Using Genre
From Jane Friedman’s blog: How Important Is Genre When Pitching and Promoting Your Book?
Spoiler: very important.
I love working with books that are cross-genre or genre-bending, but crucially, every book still has a primary genre. Naming one primary genre tells me that you understand genre, that you’re a reader, and that you know where your book fits in the market. When I sell books that cross the boundaries between literary fiction and fantasy, for example, to literary fiction editors, I’ll call it a “work of literary fiction with speculative elements,” and to sci-fi & fantasy (SFF) editors I’ll call it “literary fantasy.”
Of course the bits bolded above caught my eye.
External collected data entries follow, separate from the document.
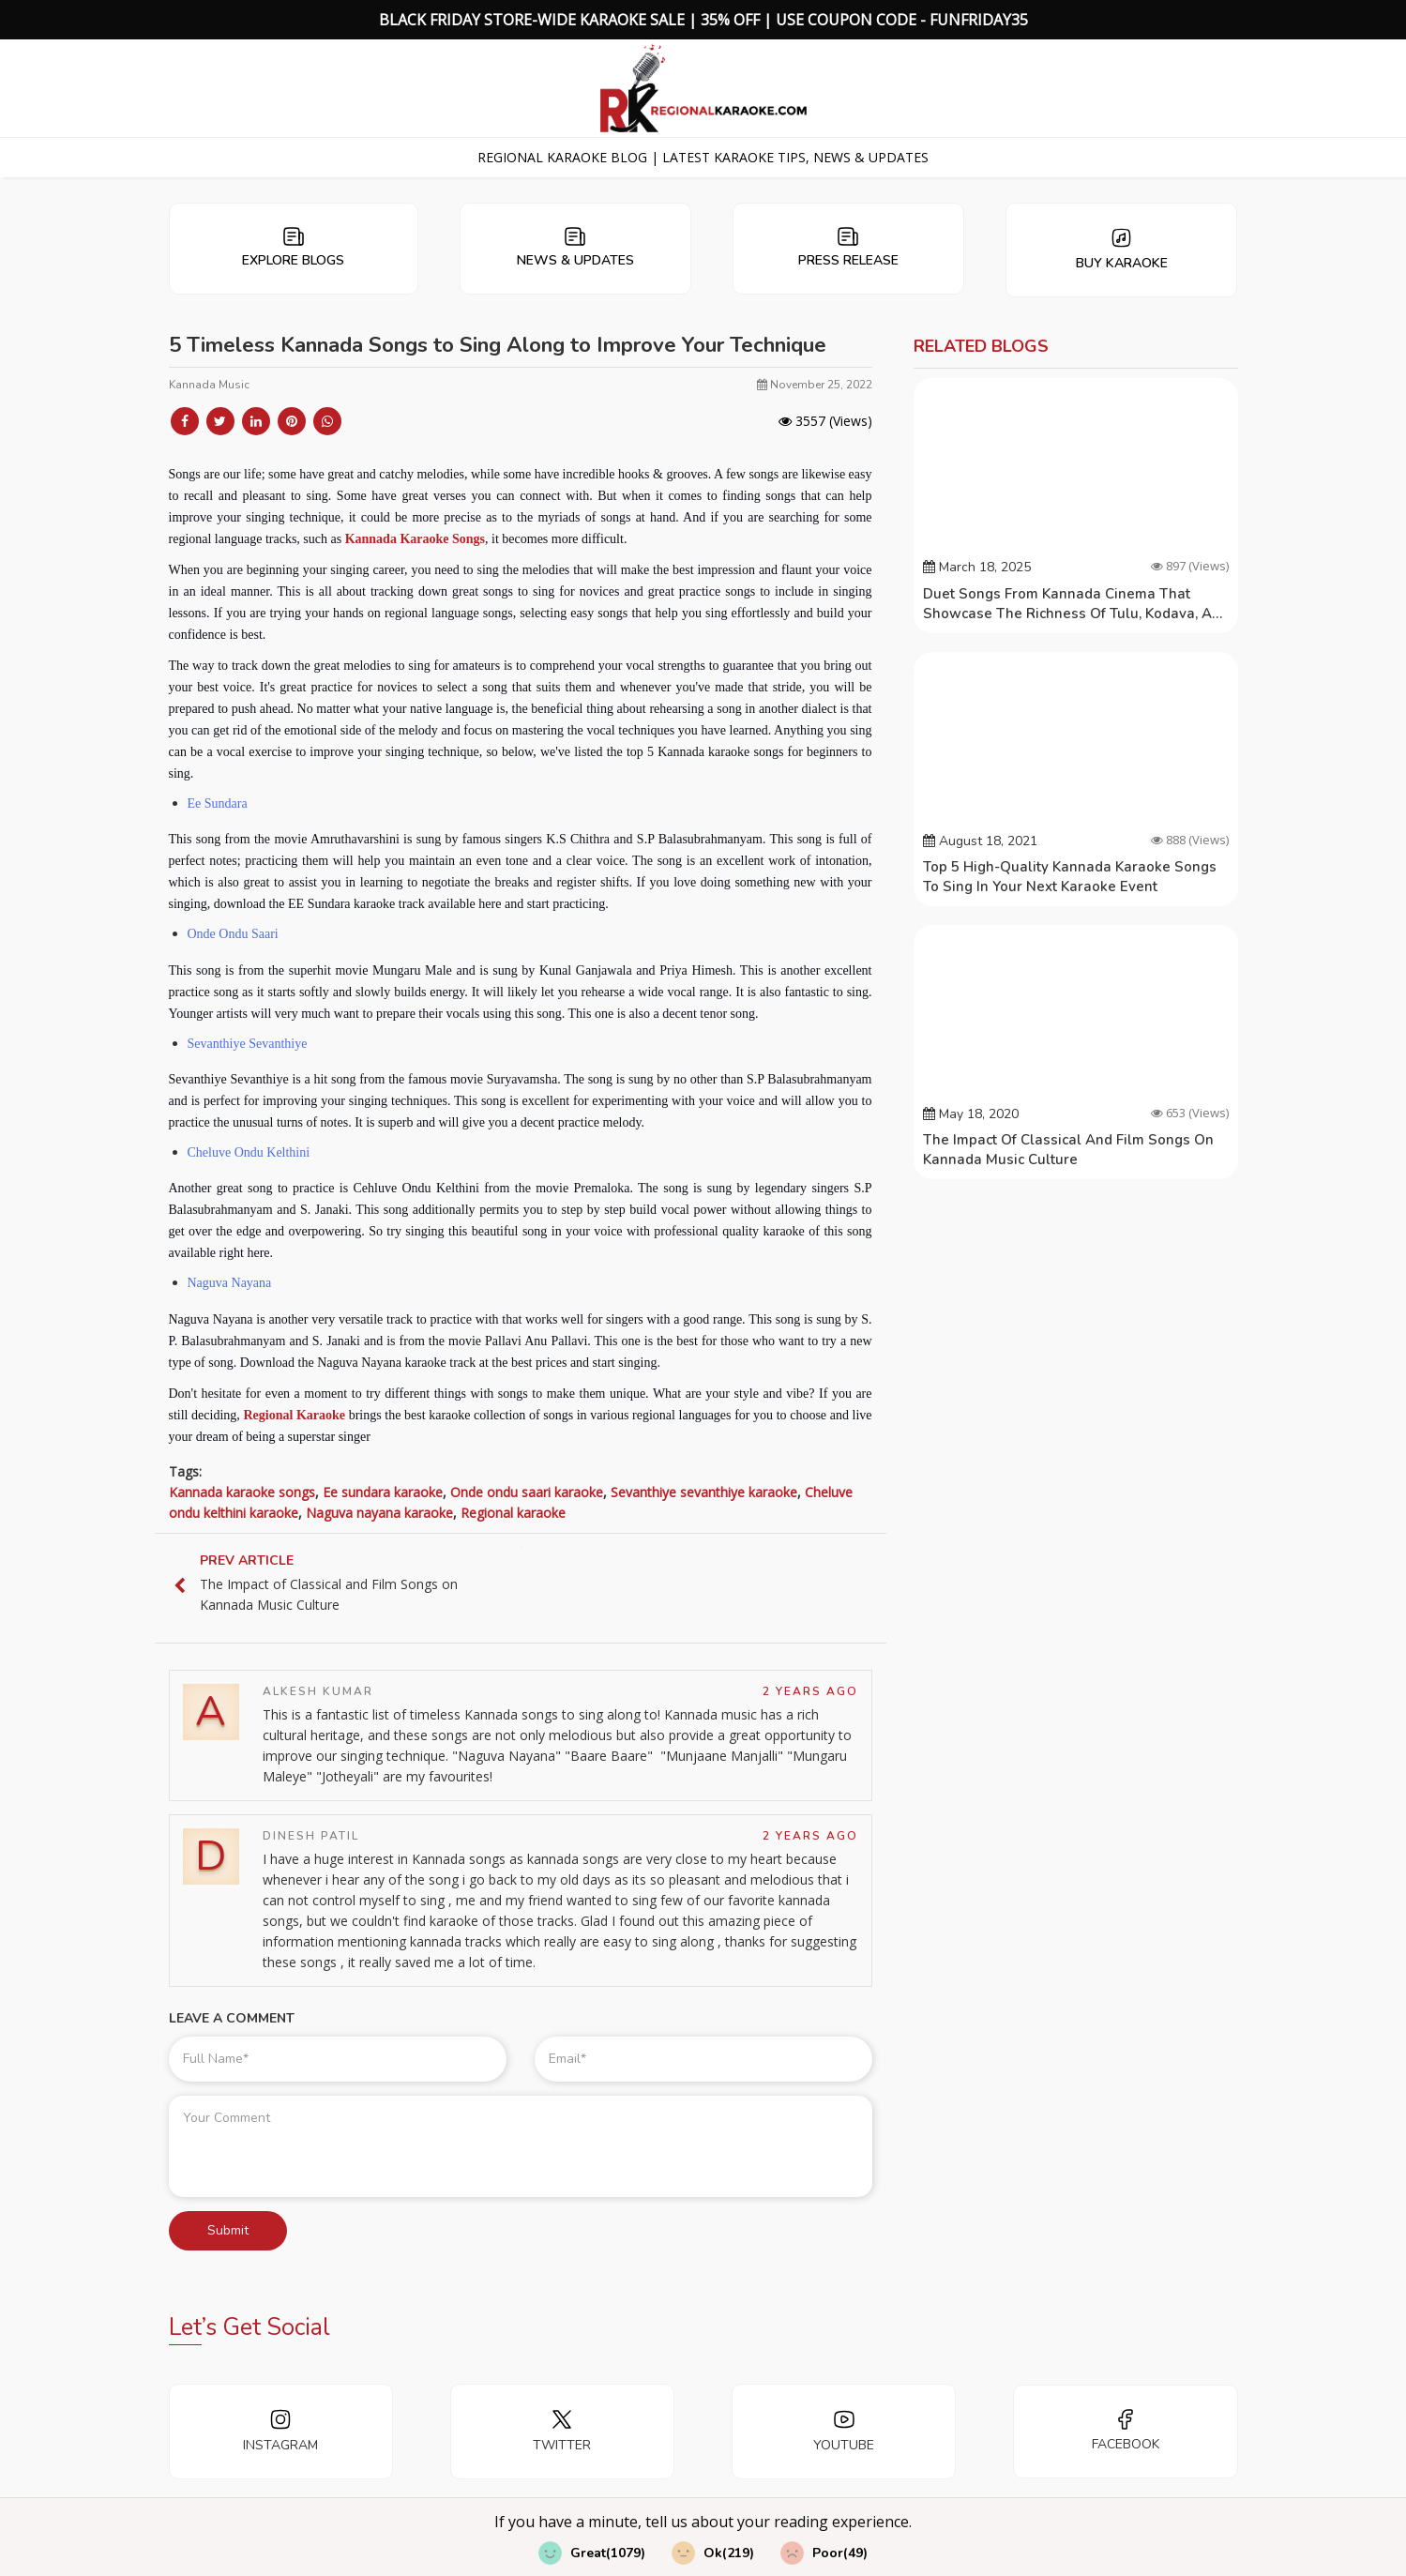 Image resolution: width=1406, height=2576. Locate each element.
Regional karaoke (513, 1513)
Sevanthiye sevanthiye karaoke (704, 1492)
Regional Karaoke (294, 1415)
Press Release (848, 248)
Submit (228, 2230)
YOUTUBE (843, 2431)
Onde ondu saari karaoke (526, 1492)
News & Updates (575, 248)
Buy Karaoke (1122, 249)
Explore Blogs (293, 248)
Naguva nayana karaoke (379, 1513)
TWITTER (562, 2431)
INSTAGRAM (280, 2431)
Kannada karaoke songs (242, 1492)
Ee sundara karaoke (383, 1492)
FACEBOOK (1125, 2431) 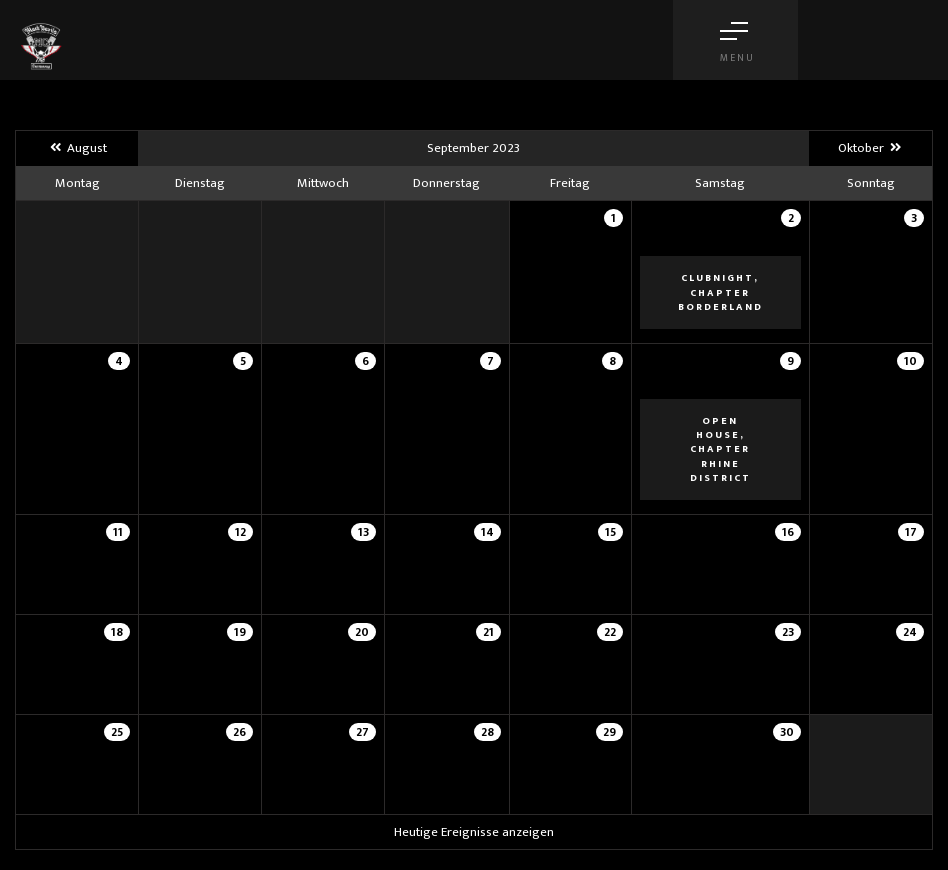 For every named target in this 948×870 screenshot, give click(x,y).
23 (788, 632)
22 (610, 632)
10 (910, 361)
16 (788, 532)
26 (239, 732)
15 (610, 532)
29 (609, 732)
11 (118, 532)
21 (488, 632)
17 (911, 532)
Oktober (870, 148)
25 (117, 732)
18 (117, 632)
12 (240, 532)
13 (363, 532)
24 (910, 632)
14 (487, 532)
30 (787, 732)
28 (487, 732)
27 (362, 732)
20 (362, 632)
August (76, 148)
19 (240, 632) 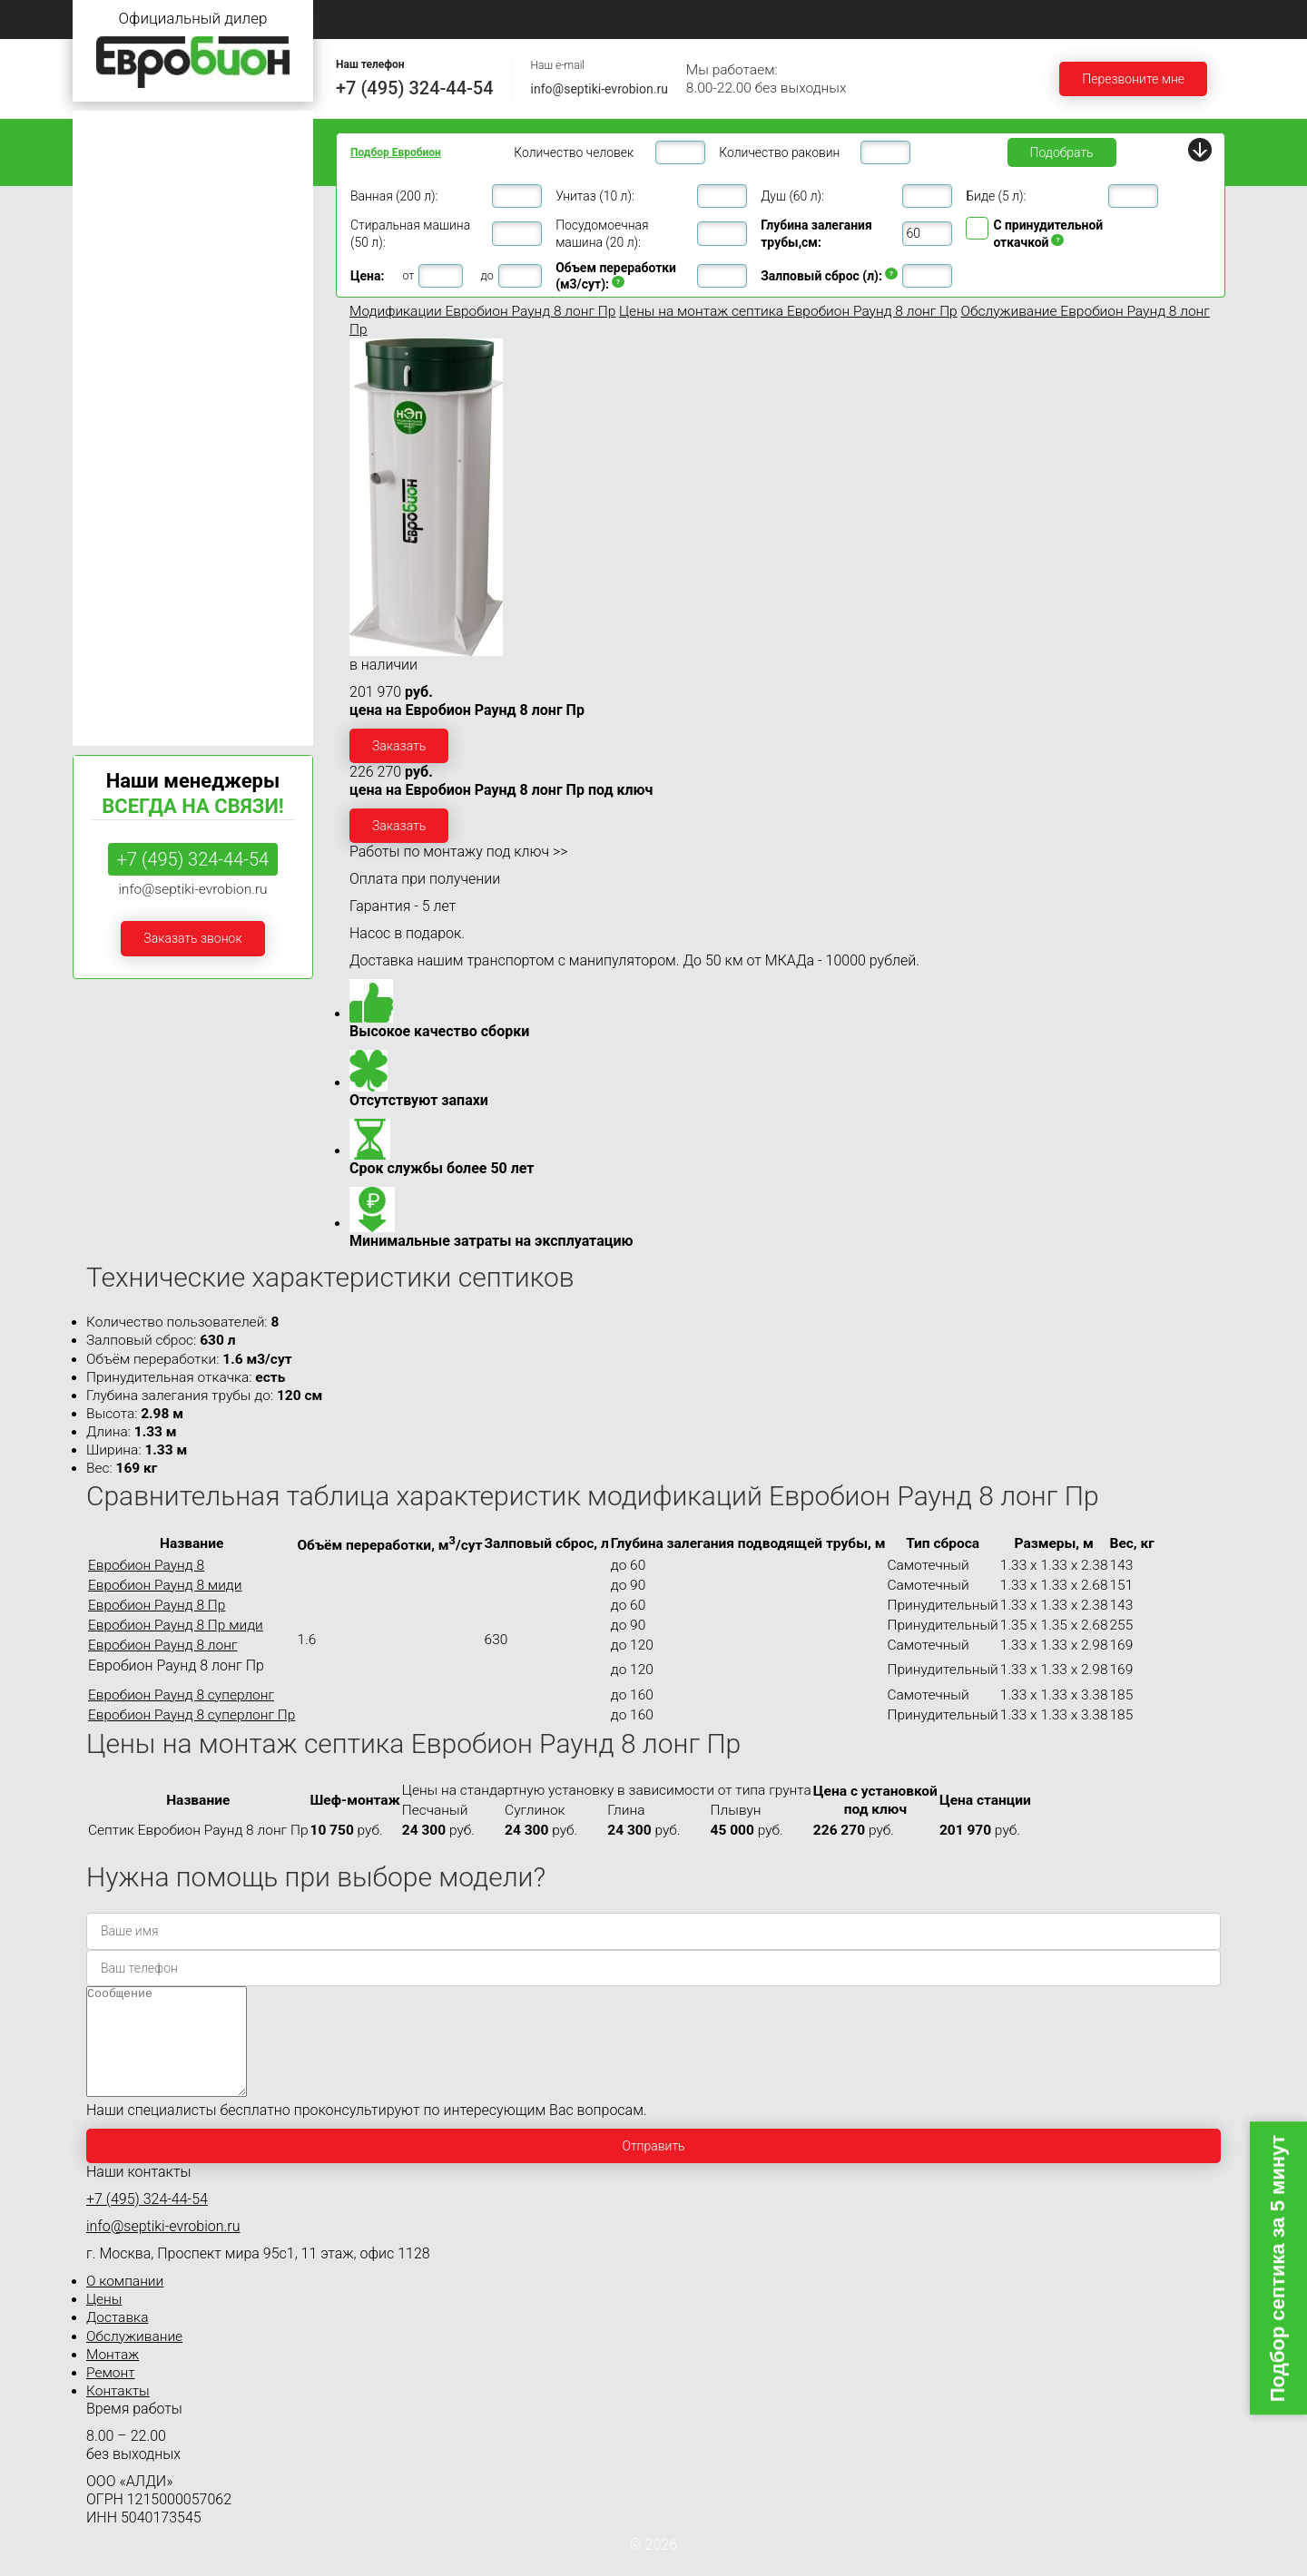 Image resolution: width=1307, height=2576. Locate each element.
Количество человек (574, 152)
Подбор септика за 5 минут (1277, 2269)
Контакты (1186, 18)
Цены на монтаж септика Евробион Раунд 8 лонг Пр (788, 311)
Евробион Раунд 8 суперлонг (181, 1695)
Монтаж (965, 18)
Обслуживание (837, 18)
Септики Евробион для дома (166, 162)
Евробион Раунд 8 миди (164, 1585)
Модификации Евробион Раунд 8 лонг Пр (482, 311)
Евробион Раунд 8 (146, 1565)
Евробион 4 (115, 231)
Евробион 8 (115, 334)
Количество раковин (779, 152)
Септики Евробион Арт (148, 711)
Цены (598, 18)
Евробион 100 (122, 642)
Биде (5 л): (996, 196)
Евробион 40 (119, 540)
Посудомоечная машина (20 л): (601, 233)
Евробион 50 (119, 574)
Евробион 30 (119, 505)
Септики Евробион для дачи (164, 128)
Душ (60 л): (792, 196)
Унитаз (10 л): (594, 196)
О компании (486, 18)
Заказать (399, 746)
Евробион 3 (115, 197)
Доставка (705, 18)
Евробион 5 (115, 265)
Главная (367, 18)
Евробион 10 (119, 368)
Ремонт (1073, 18)
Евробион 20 (119, 471)
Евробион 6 (115, 300)
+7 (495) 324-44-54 (415, 88)
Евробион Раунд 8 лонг (162, 1645)
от (408, 275)
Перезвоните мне (1133, 79)
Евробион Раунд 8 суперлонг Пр (191, 1715)
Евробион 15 (119, 437)
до (487, 275)
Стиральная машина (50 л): (410, 233)
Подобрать (1062, 152)
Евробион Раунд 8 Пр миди (175, 1625)
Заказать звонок (192, 938)
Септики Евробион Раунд (156, 677)
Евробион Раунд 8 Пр (156, 1605)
The bolding is mine. The person quoted defines “literary” in “literary fantasy” as a quality describing the writing, by the way.
I never know how to talk about the Death’s Lady trilogy.

I usually say “literary fantasy” when I mention the first book. But the other two — still literary fantasy? Or epic fantasy? Or something else? If literary in this context means refers mainly to the quality of the writing, I guess I feel more comfortable calling the whole thing “literary fantasy.” In contrast, if “literary fantasy” were to indicate minimal fantasy elements, the first book fits, but the other two don’t.
I’m pretty pleased with Kuomat’s story at this point, by the way. It was a challenge to write in a couple of ways. It proved a good deal more difficult to write from the pov of a Talasayan person than an American, for reasons which are probably obvious — syntax and phrasing and also attitudes and just everything required a lot more conscious, deliberate focus all the way through. In contrast, writing from the pov of either Jenna and Daniel is much easier, even restful. That’s not why a subsequent novel would be written from their points of view, but it’s a significant benefit to doing it that way.
Here’s the cover for Kuomat’s story, by the way:

You can see which title I decided to go with. I kind of expect to go on with this series eventually, and at that time I expect I will have a chance to use some of those other titles. This one fits this story, flows from the previous sets of titles, and I like it.
It’s 75,000 words, by the way. I don’t know whether that quite makes it a full novel, but it’s about 12,000 words longer than The Year’s Midnight — even counting the Interlude. That’s why I went ahead and made it “Book 4” rather than listing it as associated content.